Judge Wikeley allows the appeal, and revises the decisions of 17 October 2016 finding that the claimant undertook all reasonable work search action over both weeks and that both sanctions should not have been imposed.
Judge Wikeley highlights that section 17 of the Act provides that the 'work search requirement' is a requirement that the claimant take 'all reasonable action' and 'any particular action specified by the Secretary of State', and that regulation 95(1) of the Universal Credit Regulations 2013 (the Regulations) provides -
‘95(1) A claimant is to be treated as not having complied with a work search requirement to take all reasonable action for the purpose of obtaining paid work in any week unless -
(i) the time which the claimant spends taking action for the purpose of obtaining paid work is at least the claimant's expected number of hours per week minus any relevant deductions, or
(ii) the Secretary of State is satisfied that the claimant has taken all reasonable action for the purpose of obtaining paid work despite the number of hours that the claimant spends taking such action being lower than the expected number of hours per week; and
(b) that action gives the claimant the best prospects of obtaining work.’

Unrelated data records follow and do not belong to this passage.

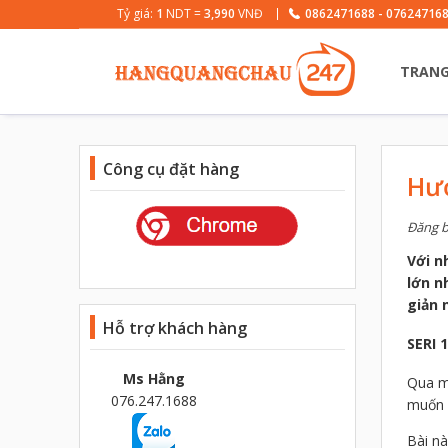
Tỷ giá:
1
NDT =
3,990
VNĐ
0862471688 - 076247168
TRANG
Công cụ đặt hàng
Hướ
Đăng b
Với n
lớn n
giản 
SERI 
Hỗ trợ khách hàng
Qua mộ
Ms Hằng
muốn 
076.247.1688
Bài nà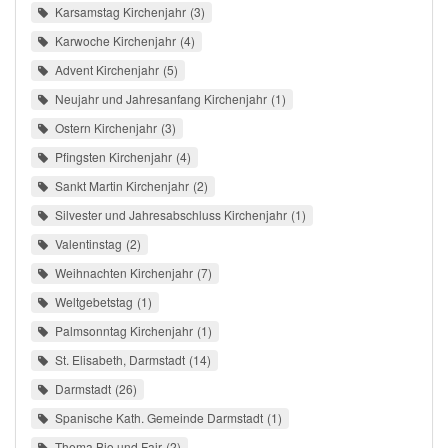
Karsamstag Kirchenjahr
3
Karwoche Kirchenjahr
4
Advent Kirchenjahr
5
Neujahr und Jahresanfang Kirchenjahr
1
Ostern Kirchenjahr
3
Pfingsten Kirchenjahr
4
Sankt Martin Kirchenjahr
2
Silvester und Jahresabschluss Kirchenjahr
1
Valentinstag
2
Weihnachten Kirchenjahr
7
Weltgebetstag
1
Palmsonntag Kirchenjahr
1
St. Elisabeth, Darmstadt
14
Darmstadt
26
Spanische Kath. Gemeinde Darmstadt
1
Thema Bio und Fair
2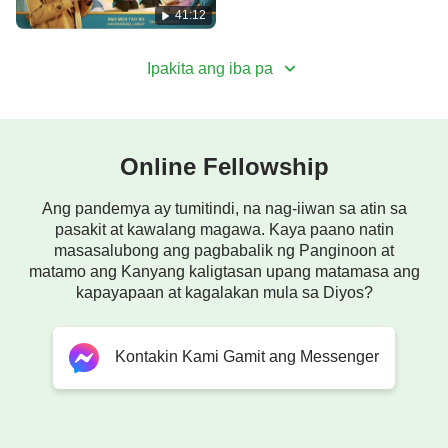
(Tampok na Extract)
41:12
Ipakita ang iba pa
Online Fellowship
Ang pandemya ay tumitindi, na nag-iiwan sa atin sa
pasakit at kawalang magawa. Kaya paano natin
masasalubong ang pagbabalik ng Panginoon at
matamo ang Kanyang kaligtasan upang matamasa ang
kapayapaan at kagalakan mula sa Diyos?
Kontakin Kami Gamit ang Messenger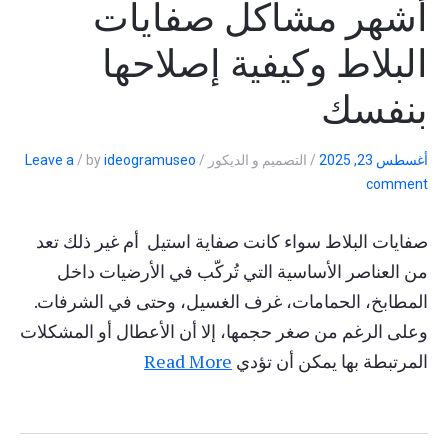
أشهر مشاكل صفايات
البلاط وكيفية إصلاحها
بنفسك
أغسطس 23, 2025
/
التصميم و الديكور
/
ideogramuseo
by
/
Leave a
comment
صفايات البلاط سواء كانت صفاية استيل أم غير ذلك تعد
من العناصر الأساسية التي تُركّب في الأرضيات داخل
المطابخ، الحمامات، غرف الغسيل، وحتى في الشرفات.
وعلى الرغم من صغر حجمها، إلا أن الأعطال أو المشكلات
المرتبطة بها يمكن أن تؤدي
Read More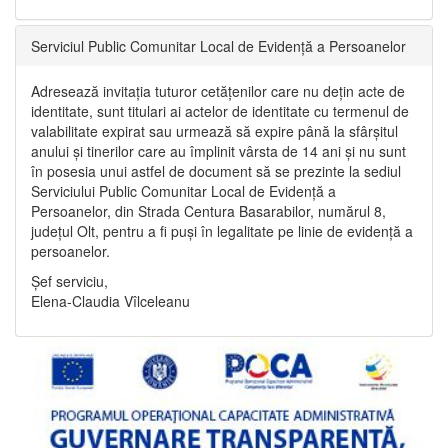
Serviciul Public Comunitar Local de Evidență a Persoanelor
Adresează invitația tuturor cetățenilor care nu dețin acte de
identitate, sunt titulari ai actelor de identitate cu termenul de
valabilitate expirat sau urmează să expire până la sfârșitul
anului și tinerilor care au împlinit vârsta de 14 ani și nu sunt
în posesia unui astfel de document să se prezinte la sediul
Serviciului Public Comunitar Local de Evidență a
Persoanelor, din Strada Centura Basarabilor, numărul 8,
județul Olt, pentru a fi puși în legalitate pe linie de evidență a
persoanelor.
Șef serviciu,
Elena-Claudia Vîlceleanu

Judge Wikeley observes that this prompts consideration of two issues - what are the claimant's 'expected number of hours per week', and what are 'any relevant deductions' from those expected hours? Regulation 88 of the Regulations specifies that the expected number of hours is 35 (unless particular exceptions apply which did not in this case) and regulation 95(2) allows for deductions for carrying out work or work preparation or 'for the claimant to deal with temporary childcare responsibilities, a domestic emergency, funeral arrangements or other temporary circumstances'. In this case the work coach had focused on what the claimant had not done, rather than given any consideration to the reasons why she had not maintained her usual level of work search activity.
Judge Wikeley concludes -
'Had the decision maker or First-tier Tribunal then explored the matter further, they would have established that the family proceedings were impacting on the steps the appellant could reasonably take in July as well as in November 2016. On this basis the appellant’s expected number of hours should have been reduced through the application of regulation 95(1)(a)(i) and 95(2)(b).
Whether or not the precise terms of those provisions had been met, the same result could have been achieved by deciding that the appellant had taken all reasonable action despite not meeting the expected number of hours per week (see regulation 95(1)(a)(ii))' (paragraph 31)
NB - Judge Wikeley also notes that regulation 99(5)(b) also provides for no worksearch requirement to be imposed where the claimant 'has temporary child care responsibilities or is dealing with a domestic emergency, funeral arrangements or other temporary circumstances'.
Judge Wikeley ends by highlighting three wider issues of note -
it was a matter of great regret that it had taken more than a year to get to a satisfactory resolution to the case during which the claimant had endured very difficult financial circumstances;
it was unfortunate that the Secretary of State's original response to the appeal was 'less than comprehensive in terms of its coverage of the relevant law'; and
with the increased severity of the universal credit sanctions regime, as compared with the previous arrangements, tribunals need to scrutinise sanctions decisions with considerable care - there is an argument in sanctions cases that the claimant should be given the benefit of any doubt that may reasonably arise.